After a strong run by Sixto Peralta, who was coincidentally on loan from Inter Milan, the ball was cleared to Jamie Clapham. His cross was met by Armstrong’s header at the far post and Francesco Toldo was beaten to seal a famous and unexpected victory. They had a narrow lead to take to Italy, but would it be enough?
Under Bobby Robson in the late 1970s and early 1980s, Ipswich Town had competed with some of Europe’s best sides on a regular basis. Back then nobody would blink at the idea of the Tractor Boys travelling to the San Siro but times had changed and English football was now a very different beast. The days of Arnold Muhren and Frans Thijssen had long gone.
“One of the reasons that I joined Ipswich was the history that they had,” says Stewart. “They were close to being a Premier League team at that time and they’d obviously been in the UEFA Cup and even won it back in the day.

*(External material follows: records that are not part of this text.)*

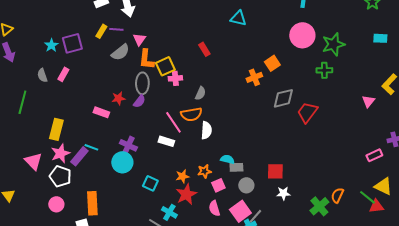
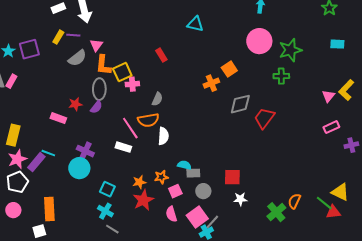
pink rectangle: (63, 74) -> (11, 81), moved
pink triangle: (368, 101) -> (328, 96), moved
pink rectangle: (374, 155) -> (331, 127), moved
white pentagon: (60, 176) -> (17, 182), turned 30
cyan cross: (169, 212) -> (105, 211), moved

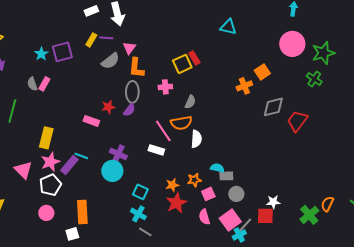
yellow square: (122, 72) -> (182, 64), moved
green cross: (281, 76) -> (314, 79), turned 35
red square: (232, 177) -> (265, 216), moved

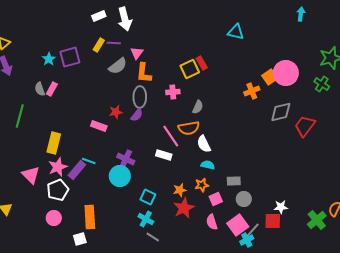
pink circle: (292, 44) -> (286, 73), moved
white semicircle: (196, 139) -> (204, 144), turned 150
cyan semicircle: (217, 168) -> (208, 165), moved

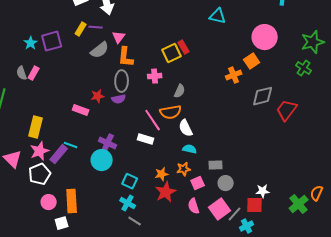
pink circle: (286, 73) -> (265, 37), moved
purple semicircle: (137, 115) -> (119, 99), turned 40
pink circle: (54, 218) -> (49, 202), moved
cyan cross: (247, 240) -> (247, 226), moved

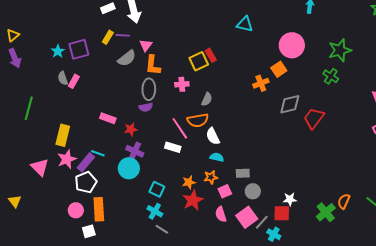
gray semicircle: (22, 73) -> (63, 78), moved
pink rectangle: (34, 73) -> (74, 81), moved
red star: (98, 96) -> (131, 129), moved
white pentagon: (40, 174) -> (86, 182), moved
cyan cross: (247, 226) -> (274, 234), turned -32

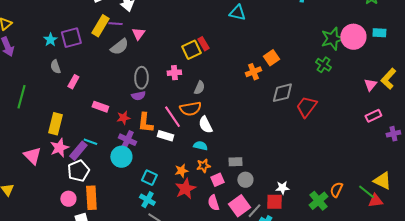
yellow rectangle: (108, 37) -> (100, 26), size x1.5
pink circle: (292, 45) -> (353, 37), moved
orange L-shape: (153, 65) -> (145, 123), moved
pink rectangle: (74, 81) -> (73, 82), moved
cyan semicircle: (217, 157) -> (200, 146), moved

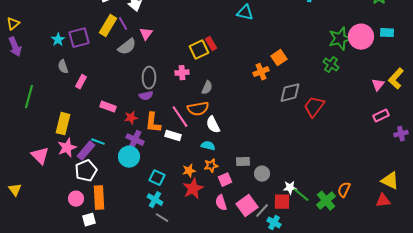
purple line: (115, 24) -> (123, 24), turned 56
gray circle: (245, 180) -> (262, 174), moved
green line: (366, 192) -> (301, 195), moved

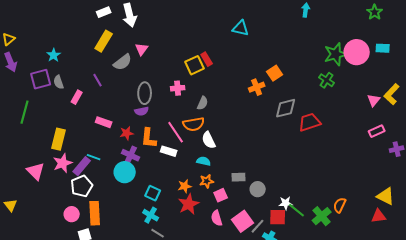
purple line: (123, 24) -> (98, 80), moved
purple square: (79, 38) -> (41, 79), moved
red trapezoid: (314, 107) -> (310, 122), turned 35

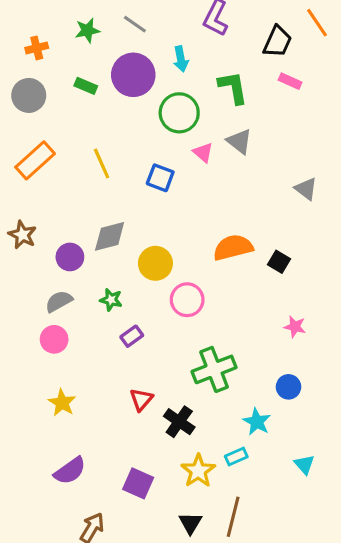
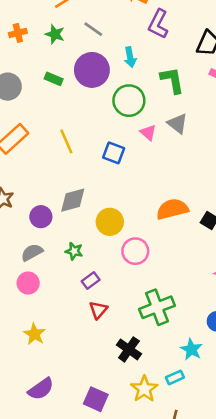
green star: (87, 30) -> (55, 34), turned 30
orange cross: (37, 48) -> (18, 33), moved
red triangle: (141, 400) -> (98, 310), moved

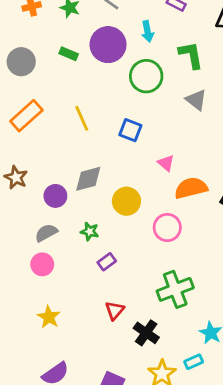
pink triangle: (148, 132) -> (166, 163), moved
pink circle: (135, 251) -> (167, 228), moved
red triangle: (98, 310) -> (115, 310), moved

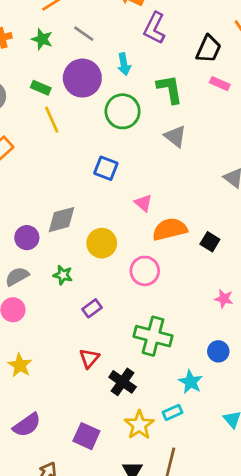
yellow line: (82, 118) -> (52, 120), moved
purple rectangle: (107, 262) -> (92, 308), moved
green cross: (175, 289) -> (153, 336), turned 36

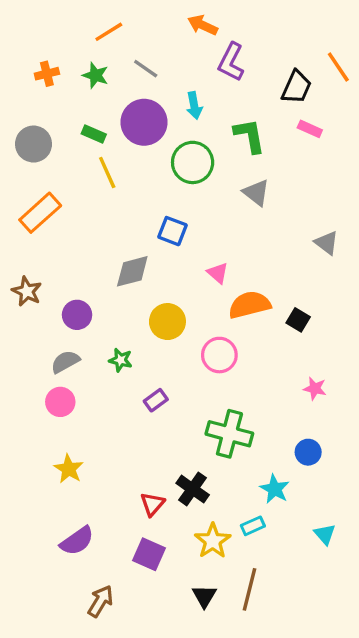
gray diamond: (62, 220) -> (132, 271), moved
red triangle: (89, 358) -> (152, 504), moved

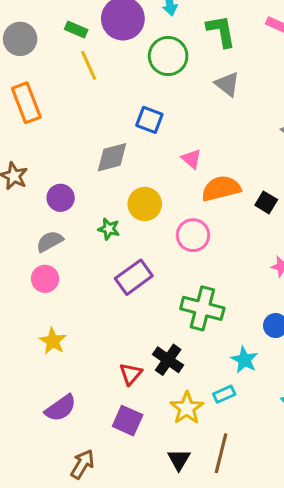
orange rectangle: (40, 213) -> (26, 103), turned -69
green star: (121, 360) -> (109, 229), moved
purple rectangle: (156, 400) -> (134, 277), size x1.6

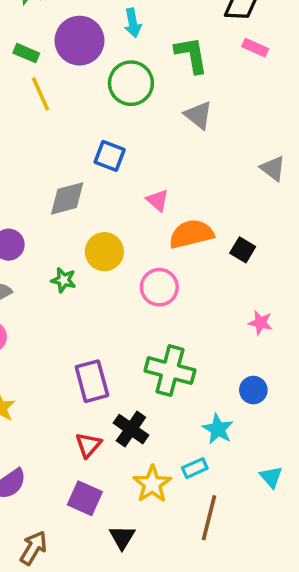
purple rectangle: (134, 277) -> (92, 381), moved, turned -69
brown line: (221, 453) -> (209, 518), moved
black triangle: (179, 459) -> (122, 537), moved

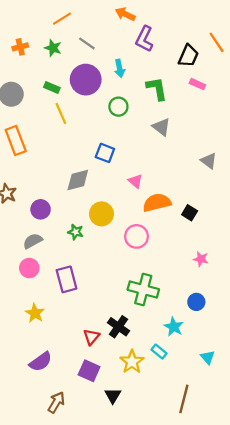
green circle: (131, 83) -> (118, 107), size x0.7
purple rectangle: (92, 381) -> (67, 279), moved
cyan rectangle: (195, 468) -> (159, 352), turned 63
brown line: (209, 518) -> (184, 399), moved

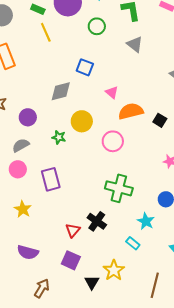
purple semicircle: (41, 362) -> (28, 252), turned 50
yellow star: (132, 362) -> (114, 270), moved

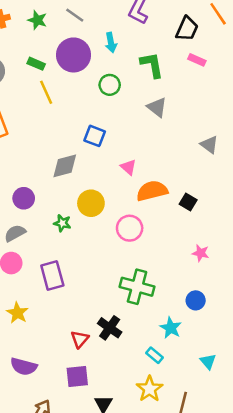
purple square: (71, 260) -> (77, 376), turned -30
yellow star: (114, 270) -> (150, 389), moved

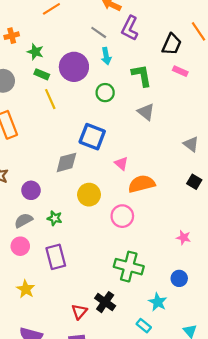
gray line: (75, 15) -> (99, 32), moved
green star: (37, 20) -> (35, 52), moved
blue square: (95, 136) -> (92, 137), size x1.4
black square: (188, 202) -> (194, 182), moved
green star: (62, 223) -> (55, 218), moved

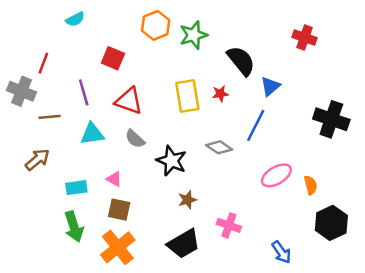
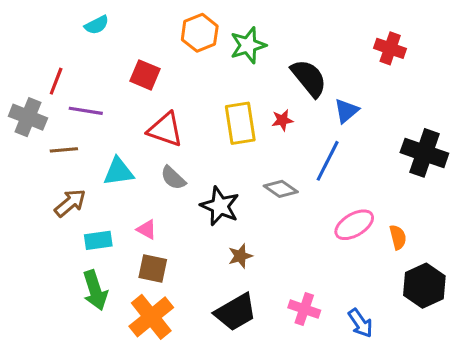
purple line: (84, 92) -> (86, 111), moved, turned -65
brown arrow: (37, 160) -> (70, 203), moved
pink cross: (229, 225) -> (304, 309), moved

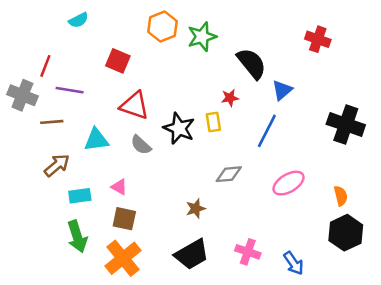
yellow rectangle: (240, 123) -> (213, 122), moved, size x0.6
gray diamond: (281, 189) -> (229, 174), moved, turned -40
black star: (220, 206) -> (179, 128), moved
orange semicircle: (398, 237) -> (341, 196), moved

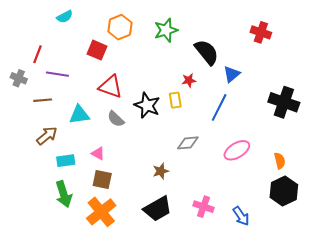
orange hexagon: (162, 27) -> (120, 27), moved
gray cross: (22, 95) -> (19, 78), size x0.7

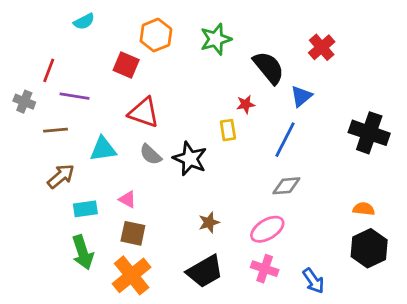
red cross: (261, 32) -> (322, 47), moved, turned 30
black star: (147, 105) -> (190, 159), moved
gray diamond: (188, 143) -> (286, 186), moved
pink ellipse: (237, 150) -> (267, 229), moved
orange semicircle: (280, 161) -> (364, 209), turned -70

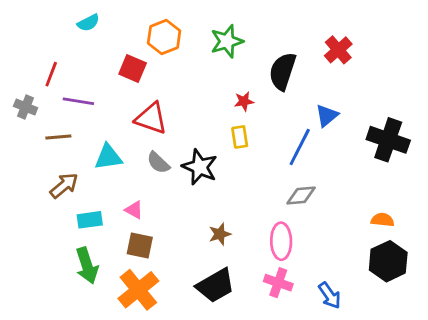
black semicircle: (269, 68) -> (283, 71), turned -123
blue triangle: (301, 96) -> (327, 116), moved
red star: (246, 104) -> (244, 101), moved
pink ellipse: (267, 229) -> (281, 241), turned -60

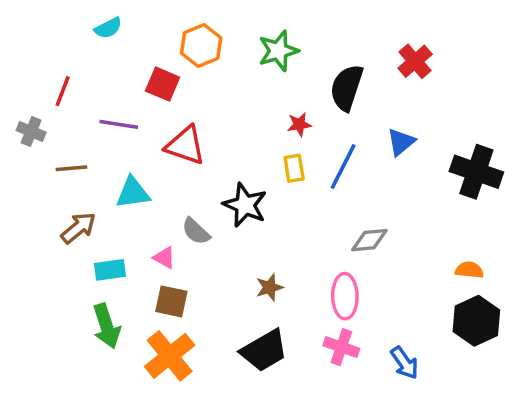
purple line: (78, 101) -> (119, 124), moved
blue line: (300, 147) -> (343, 166), moved
gray semicircle: (158, 163) -> (196, 231), moved

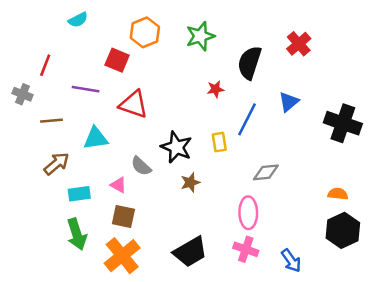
yellow rectangle: (294, 168) -> (219, 142), moved
brown star: (270, 287) -> (190, 182), moved

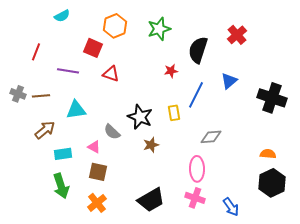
gray cross: (23, 94) -> (18, 94), moved
red triangle: (134, 104) -> (111, 74), moved, size x0.7
orange cross: (122, 256) -> (97, 203), size x0.7

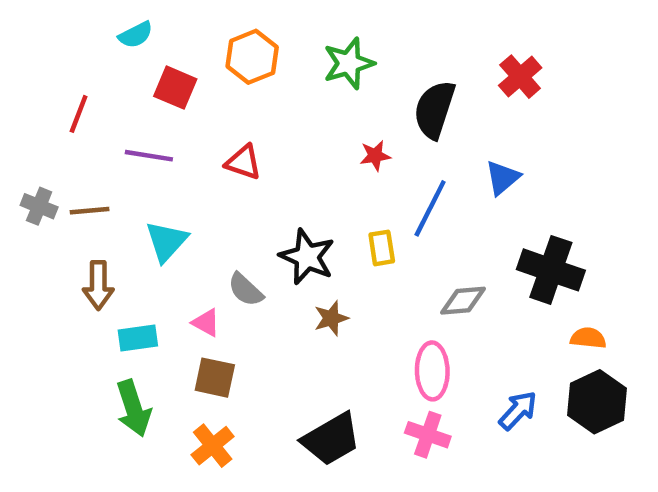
red square: (93, 48) -> (175, 88), moved
black cross: (272, 98) -> (551, 270), moved
cyan triangle: (76, 110) -> (166, 241), turned -40
brown arrow: (45, 130) -> (98, 285), turned 130
blue arrow: (231, 207) -> (518, 410), moved, turned -102

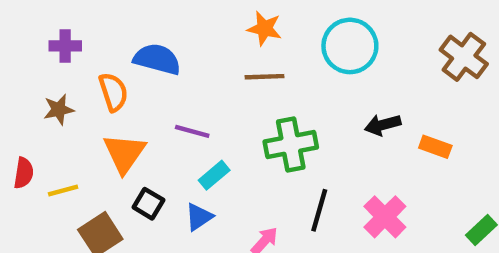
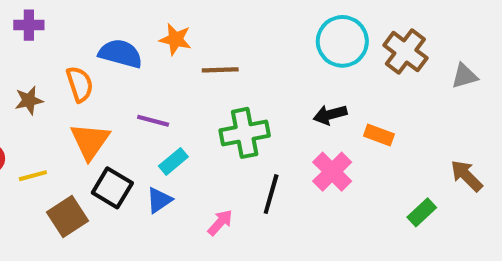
orange star: (265, 28) -> (175, 39), moved
purple cross: (65, 46) -> (29, 25), moved
cyan circle: (350, 46) -> (342, 41), moved
black square: (148, 204) -> (112, 188), size x1.4
pink cross: (385, 217) -> (332, 172), moved

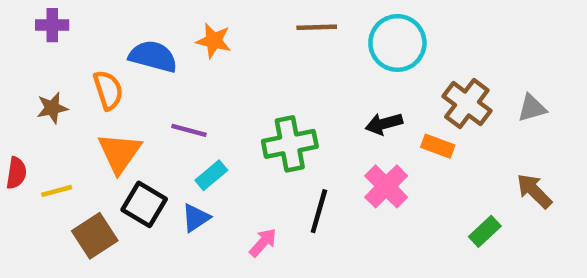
brown cross: (405, 52) -> (467, 104), moved
brown line: (220, 70) -> (317, 27), moved
gray triangle: (464, 76) -> (532, 108), moved

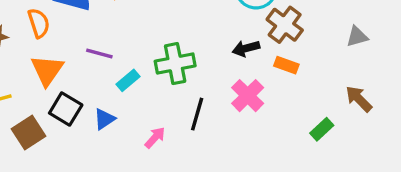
brown cross: (467, 104) -> (285, 25), moved
cyan rectangle: (211, 175) -> (128, 80), moved

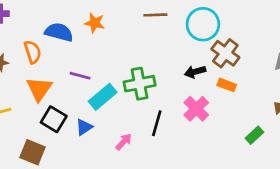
cyan rectangle: (128, 80) -> (103, 97), size x1.5
brown square: (29, 133) -> (33, 152), moved, turned -35

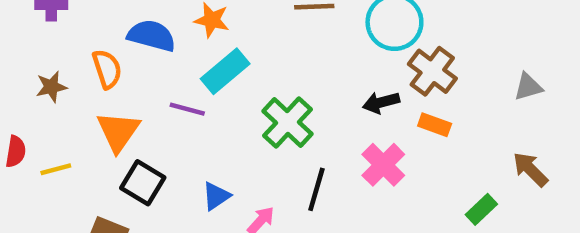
green cross: (140, 84) -> (288, 122), turned -36
cyan rectangle: (103, 97) -> (225, 71), moved
blue triangle: (84, 127) -> (216, 196), moved

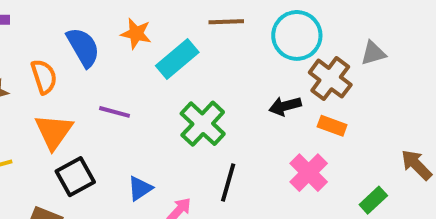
blue semicircle: (152, 36) -> (83, 47), turned 45
cyan rectangle: (225, 71) -> (177, 59), moved
gray triangle: (528, 87) -> (373, 53), moved
pink cross: (383, 165) -> (309, 173), moved
black square: (143, 183) -> (75, 177), turned 30

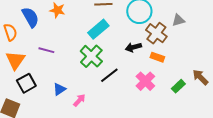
cyan rectangle: (177, 59) -> (98, 29), moved
black line: (228, 182) -> (109, 75), moved, turned 36
green rectangle: (373, 200) -> (178, 86), moved

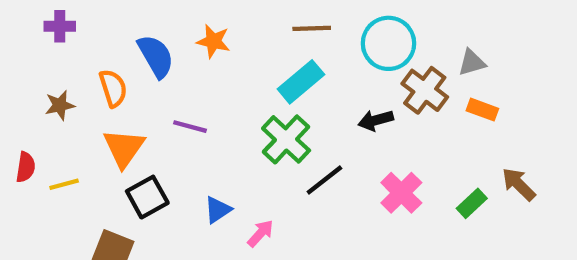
orange rectangle: (157, 57) -> (482, 110), moved

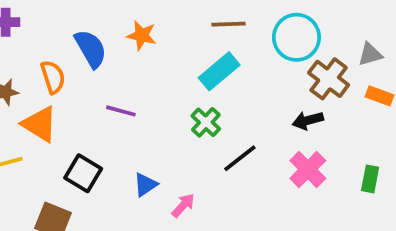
black arrow: (376, 120) -> (308, 120), moved
green cross: (286, 139) -> (206, 122), size x0.7
orange triangle: (124, 148) -> (40, 124), moved, turned -33
black square: (147, 197) -> (83, 173), turned -30
green rectangle: (472, 203) -> (370, 179), turned -36

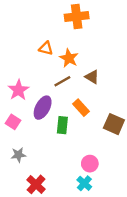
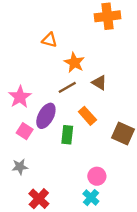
orange cross: (77, 16) -> (108, 16), moved
orange triangle: (46, 48) -> (50, 40), moved
pink square: (13, 122) -> (25, 131), moved

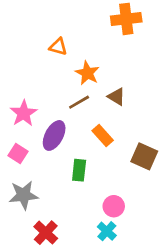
pink square: (25, 131) -> (18, 154), moved
green rectangle: (67, 135) -> (79, 170), moved
gray star: (20, 167) -> (24, 195), size x1.5

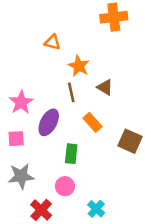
brown line: (79, 102) -> (71, 92), turned -72
pink square: (18, 154) -> (16, 139), turned -36
pink circle: (114, 206) -> (65, 186), moved

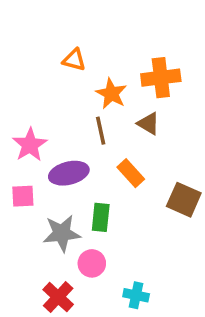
orange cross: (114, 17) -> (161, 78), moved
purple ellipse: (49, 122) -> (69, 173), turned 48
gray star: (21, 176) -> (62, 233), moved
cyan cross: (96, 209) -> (136, 295), turned -30

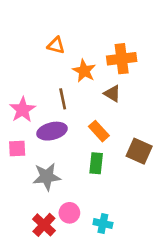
brown line: (101, 131) -> (63, 99), moved
green rectangle: (101, 217) -> (96, 163), moved
pink circle: (92, 263) -> (69, 213), moved

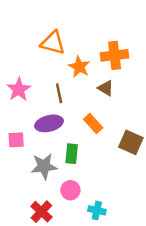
orange triangle: (56, 45) -> (53, 43), size x1.5
pink star: (23, 110) -> (19, 89), moved
green rectangle: (96, 163) -> (72, 154), moved
pink circle: (69, 213) -> (70, 190), moved

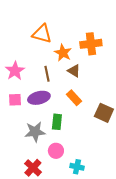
brown triangle: (106, 88) -> (74, 71), moved
pink square: (16, 140) -> (15, 100), moved

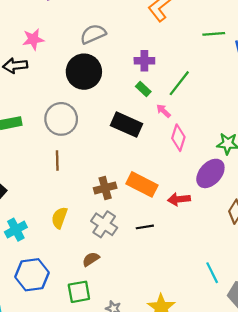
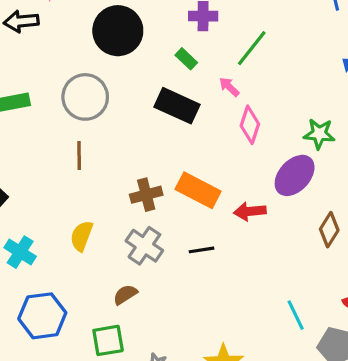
green rectangle: (143, 89) -> (186, 59), moved
cyan cross: (16, 230) -> (20, 252), turned -30

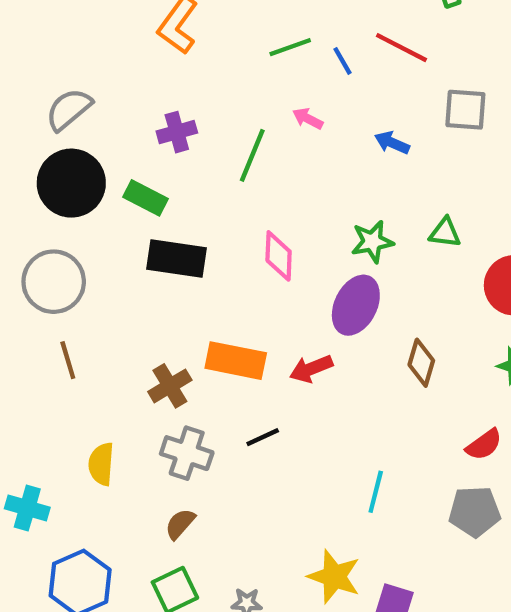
green rectangle: (186, 59) -> (145, 198), moved, size x1.4
pink arrow: (229, 87) -> (308, 119), moved
cyan line: (296, 315) -> (376, 492), moved, turned 56

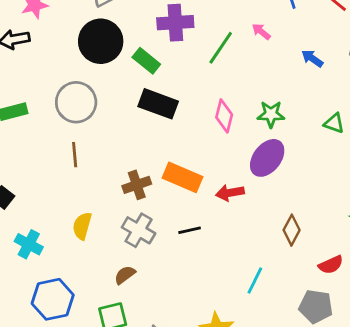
purple cross: (177, 132) -> (175, 23), size x1.4
green star: (372, 242) -> (271, 114), moved
brown diamond: (421, 363) -> (292, 230), moved

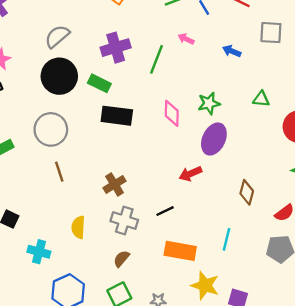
orange rectangle: (183, 177) -> (180, 251), moved

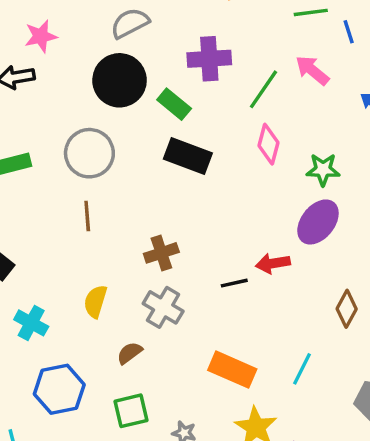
pink arrow: (186, 39) -> (312, 70), size x1.5
pink diamond: (172, 113) -> (268, 144), moved
black line: (165, 211) -> (234, 283), moved
brown semicircle: (121, 259) -> (130, 353), moved

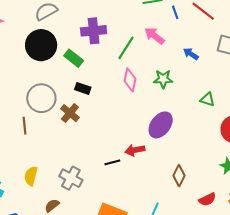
gray circle: (89, 153) -> (41, 98), moved
black rectangle: (188, 156) -> (83, 88), size x0.6
green star: (323, 170) -> (163, 79), moved
brown cross: (161, 253) -> (70, 113), moved, turned -30

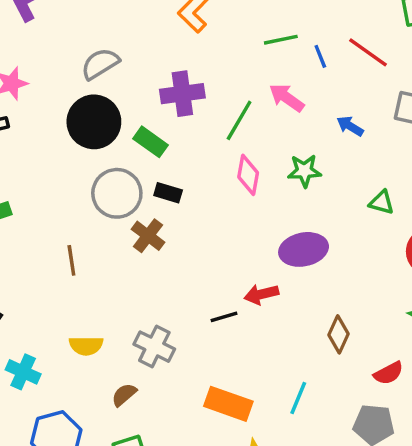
gray circle: (41, 98) -> (117, 193), moved
purple ellipse: (161, 125) -> (304, 249), turned 44
yellow semicircle: (31, 176) -> (86, 346), turned -102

It was great to give the fans who’d been around then another proud moment in having a home and an away game against Inter Milan.
“It would have brought back some nice memories for some older fans and created new ones for younger fans. That’s what you want to do as a player. You want to do well for yourself but you also want to please the people around you and the supporters of that club. You embrace the history of whatever club you go to and try to add to it.”
Stewart and the rest certainly did that. Indeed, there was something faintly absurd about seeing Ipswich walk out at the home of Inter Milan. But having enjoyed a dream run, reality cruelly intervened. The leaders of Serie A were simply a cut above and their class shone through. Christian Vieri had returned from injury to lead their attack, while Ronaldo was poised to make his comeback as a substitute.
Vieri, a world record signing when he moved from Lazio to Inter for £32million, was at his bullish and destructive best. He’d completed his hat-trick by the 62nd minute, as well as setting up Mohammed Kallon for the game’s other goal. At 4-0 down, Ipswich were out of the game, but at least had the chance to register a consolation goal as Matt Holland’s shot was blocked by Javier Zanetti’s hand.
As Ronaldo readied himself to come on in response, Alun Armstrong slotted home the penalty to make it 4-2 on aggregate. The sight of the Brazilian international, and two-time FIFA World Player of the Year, warming up was a reminder of the size of the task that Ipswich had faced. They might have come unstuck against Inter Milan, but there was no shame in that.